§ **Prompt**: Find every line in the records below that contains "world", and copy it.

§ **Study material**:
---*---

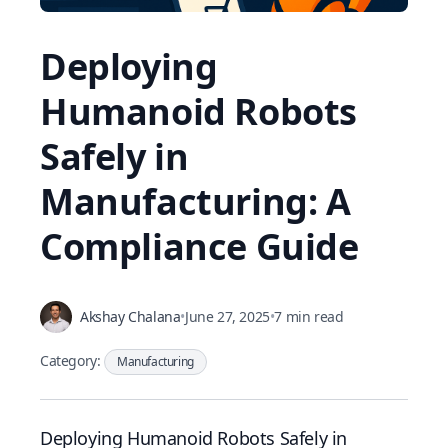
Deploying
Humanoid Robots
Safely in
Manufacturing: A
Compliance Guide
Akshay Chalana
•
June 27, 2025
•
7 min read
Category:
Manufacturing
Deploying Humanoid Robots Safely in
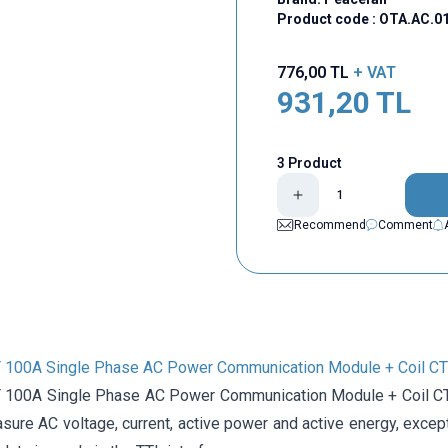
Product code :
OTA.AC.0
776,00
TL
+ VAT
931,20
TL
3 Product
Recommend
Comment
100A Single Phase AC Power Communication Module + Coil CT
100A Single Phase AC Power Communication Module + Coil CT 
ure AC voltage, current, active power and active energy, except 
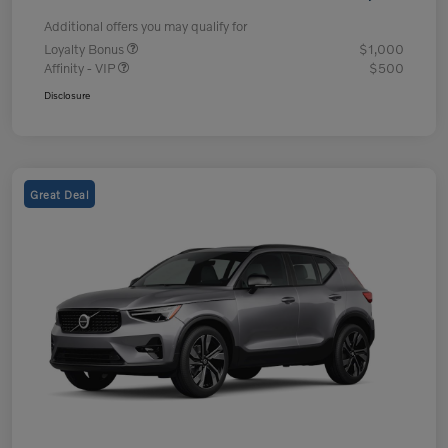
Additional offers you may qualify for
Loyalty Bonus
$1,000
Affinity - VIP
$500
Disclosure
Great Deal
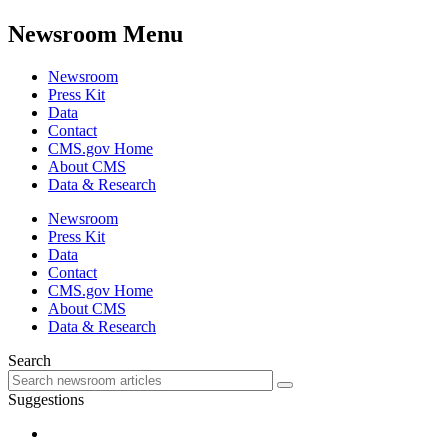
Newsroom Menu
Newsroom
Press Kit
Data
Contact
CMS.gov Home
About CMS
Data & Research
Newsroom
Press Kit
Data
Contact
CMS.gov Home
About CMS
Data & Research
Search
Suggestions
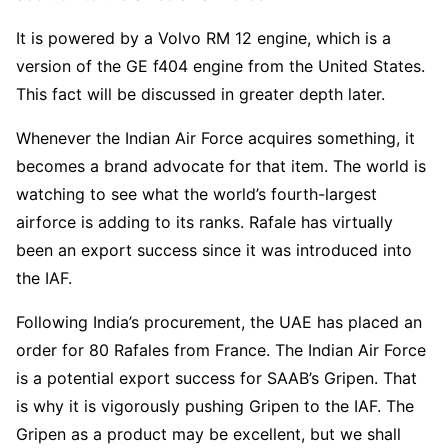
It is powered by a Volvo RM 12 engine, which is a
version of the GE f404 engine from the United States.
This fact will be discussed in greater depth later.
Whenever the Indian Air Force acquires something, it
becomes a brand advocate for that item. The world is
watching to see what the world’s fourth-largest
airforce is adding to its ranks. Rafale has virtually
been an export success since it was introduced into
the IAF.
Following India’s procurement, the UAE has placed an
order for 80 Rafales from France. The Indian Air Force
is a potential export success for SAAB’s Gripen. That
is why it is vigorously pushing Gripen to the IAF. The
Gripen as a product may be excellent, but we shall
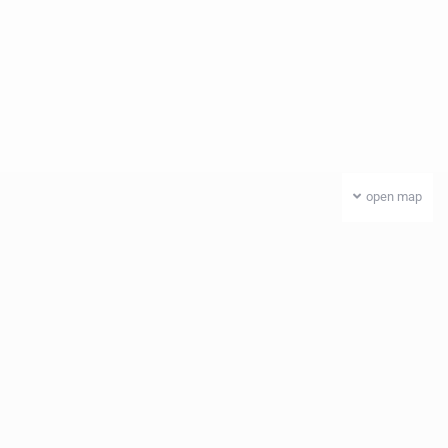
open map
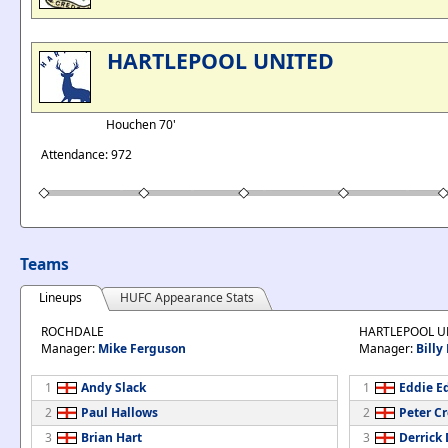
HARTLEPOOL UNITED
Houchen 70'
Attendance: 972
Teams
Lineups
HUFC Appearance Stats
ROCHDALE
HARTLEPOOL U
Manager:
Mike Ferguson
Manager:
Billy
1
Andy Slack
1
Eddie E
2
Paul Hallows
2
Peter C
3
Brian Hart
3
Derrick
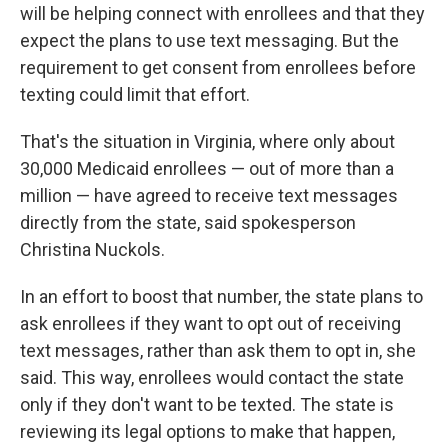
will be helping connect with enrollees and that they
expect the plans to use text messaging. But the
requirement to get consent from enrollees before
texting could limit that effort.
That's the situation in Virginia, where only about
30,000 Medicaid enrollees — out of more than a
million — have agreed to receive text messages
directly from the state, said spokesperson
Christina Nuckols.
In an effort to boost that number, the state plans to
ask enrollees if they want to opt out of receiving
text messages, rather than ask them to opt in, she
said. This way, enrollees would contact the state
only if they don't want to be texted. The state is
reviewing its legal options to make that happen,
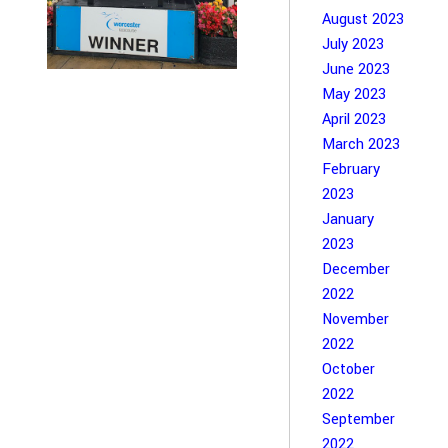
August 2023
July 2023
June 2023
May 2023
April 2023
March 2023
February
2023
January
2023
December
2022
November
2022
October
2022
September
2022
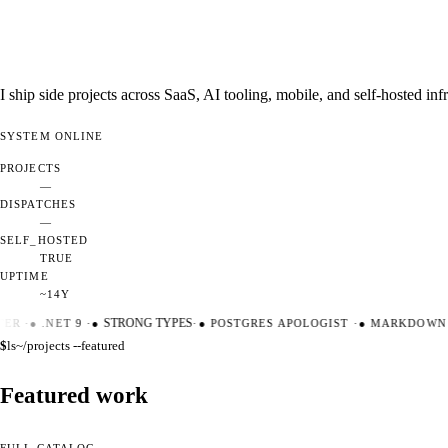
I ship side projects across SaaS, AI tooling, mobile, and self-hosted i
SYSTEM
ONLINE
PROJECTS
—
DISPATCHES
—
SELF_HOSTED
TRUE
UPTIME
~14Y
ER
·
●
.NET 9
·
●
STRONG TYPES
·
●
POSTGRES APOLOGIST
·
●
MARKDOWN M
$
ls
~/projects --featured
Featured work
FULL CATALOG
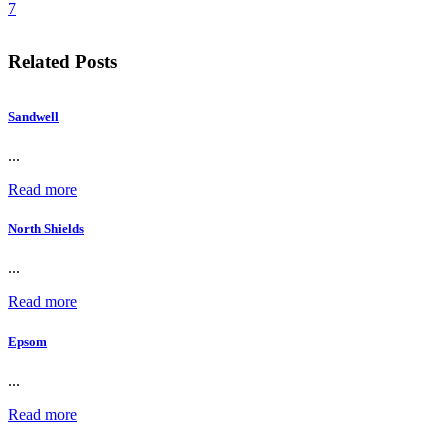
7
Related Posts
Sandwell
...
Read more
North Shields
...
Read more
Epsom
...
Read more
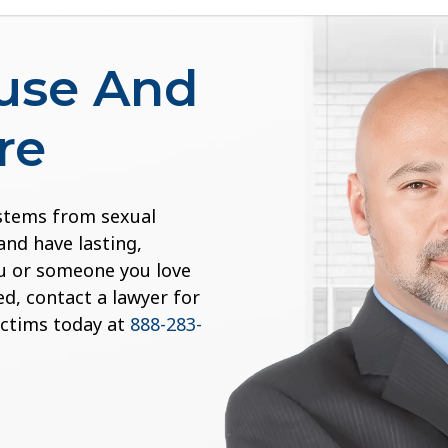
buse And
re
 stems from sexual
and have lasting,
you or someone you love
d, contact a lawyer for
ictims today at
888-283-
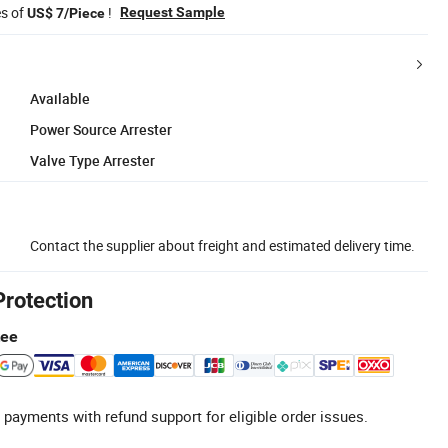
es of
!
Request Sample
US$ 7/Piece
Available
Power Source Arrester
Valve Type Arrester
Contact the supplier about freight and estimated delivery time.
Protection
tee
 payments with refund support for eligible order issues.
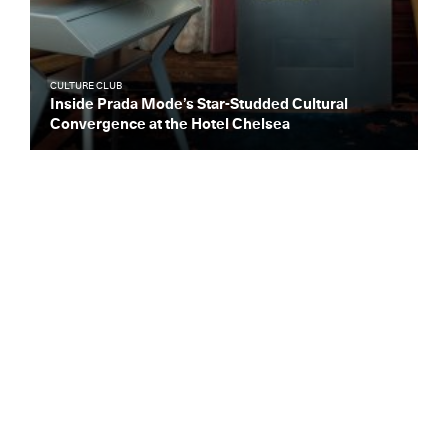
CULTURE CLUB
Inside Prada Mode’s Star-Studded Cultural
Convergence at the Hotel Chelsea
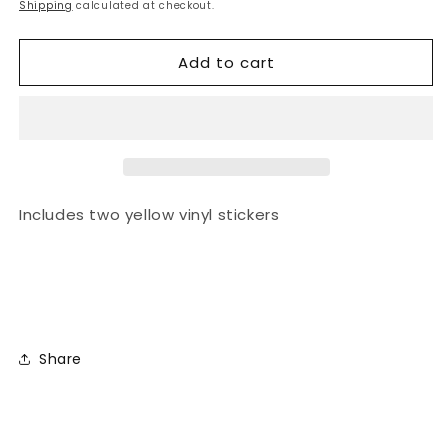
price
price
Shipping
calculated at checkout.
Add to cart
Includes two yellow vinyl stickers
Share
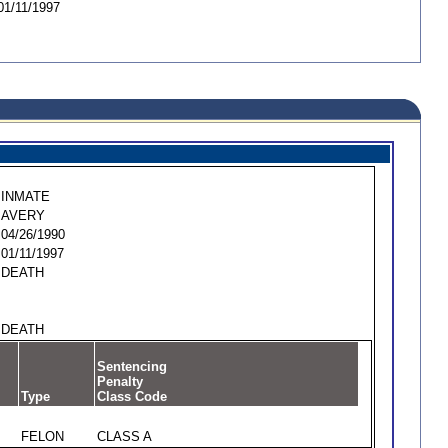
01/11/1997
INMATE
AVERY
04/26/1990
01/11/1997
DEATH
DEATH
Sentencing
Penalty
Type
Class Code
FELON
CLASS A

---*---

§ **Answer to this exercise**:
becomes a brand advocate for that item. The world is
watching to see what the world’s fourth-largest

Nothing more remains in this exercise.